• **Work instructions**: Output each record exactly, excluding pictures.

• **Extracted information**:
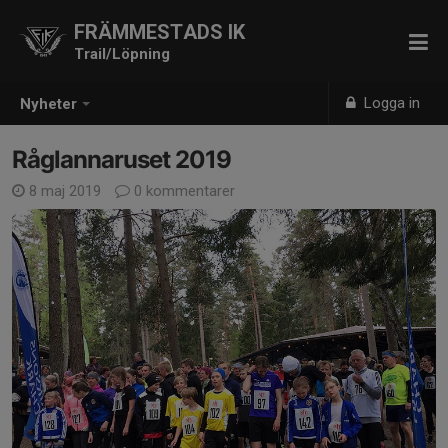
FRÄMMESTADS IK
Trail/Löpning
Logga in
Nyheter
Råglannaruset 2019
8 maj 2019
0 kommentarer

• **Written response**:
FRÄMMESTADS IK
Trail/Löpning
Logga in
Nyheter
Råglannaruset 2019
8 maj 2019
0 kommentarer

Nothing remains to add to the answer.